LYONS, Ill. (CBS) — A mother and her 2-year-old daughter were among 11 people who have police and firefighters to thank for helping them get to safety, after a fire at an apartment building in west suburban Lyons early Monday.
The fire started in a basement apartment at a six-unit building in the 4500 block of Prescott Avenue in Lyons. Lyons Police Cmdr. Brian Kuratko said around 12:20 a.m., a police officer on patrol spotted smoke and flames from the fire, so he called the police and fire departments, then ran inside the building.
When firefighters and other police officers arrived, they saw flames shooting out of the basement, and spreading to the floors above. Crews immediately went inside to search for people.
Mary Jones was sleeping when she heard Officer Charlie Wright banging on her door, and yelling for her to get out. She and her 2-year-old daughter woke up to an apartment filled with smoke.

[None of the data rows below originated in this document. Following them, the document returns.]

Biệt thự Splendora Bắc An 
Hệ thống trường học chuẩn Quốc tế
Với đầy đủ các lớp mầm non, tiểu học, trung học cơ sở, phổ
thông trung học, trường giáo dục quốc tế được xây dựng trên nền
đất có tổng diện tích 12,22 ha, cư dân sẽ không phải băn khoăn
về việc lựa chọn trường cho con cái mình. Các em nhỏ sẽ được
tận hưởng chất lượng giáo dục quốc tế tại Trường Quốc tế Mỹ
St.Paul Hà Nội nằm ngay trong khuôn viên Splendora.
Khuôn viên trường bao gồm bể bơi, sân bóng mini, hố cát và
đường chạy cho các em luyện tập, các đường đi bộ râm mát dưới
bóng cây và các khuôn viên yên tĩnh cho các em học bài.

“Just like foggy. I covered her face once we went by the door, when I saw there was a lot of smoke. It was blackish, smelled really bad,” she said. “I went back to the window, and the police told me to bust the window open, and then drop my daughter down, and then I would have to come down after that.”
Police officers outside told Jones to drop Akayla into their arms, but she was having trouble opening the window.
“Then the police officer was like, ‘Just push it, just try to push it.’ So I just forced it open, and then I dropped Akayla down first,” Jones said. “She was scared, too. She didn’t want to really go with them.”
Two police officers Akayla in their arms. Jones jumped next. Both escaped unharmed, but paramedics rushed Wright to the hospital.
Wright also was able to get a man and his child out of the building when he found them in the hallway, but was overcome by smoke inhalation, and taken to a local hospital for treatment.
“It’s second nature. You see something like that, and you act upon it,” Lyons Police Chief Schinker said. “Charlie’s fine, he was treated for smoke inhalation last night. He went home this morning, and resting peacefully.”
Jones said she wanted to thank Wright for helping her and Akayla.
“I’m just grateful that the police was there, and they were able to bang on my window, and wake me and my daughter up, because if not, I wouldn’t have heard anything. I was asleep,” Jones said.
Some residents managed to get out on their own, while police and firefighters helped get others out of the building.
“I noticed the smoke detectors going off first. I was awake, and I looked through the back door. It was too smoky to go down, so I went through the front door, and I got out as soon as possible,” Jacqueline Dixon said.
In all, 11 people got out of the building safely.
The officer who was injured was expected to make a full recovery. He has been on the force for 30 years.
“We’re real proud of what he did,” Kuratko said. “We got very lucky here. This building went up very fast.”
No one else was injured in the fire. The rescued residents were receiving assistance from the American Red Cross.
Jones and her daughter were staying at a hotel Monday morning. They’re not sure if they’ll be able to move back into their apartment.
The cause of the fire was under investigation Monday morning, but it appeared to have been an accident.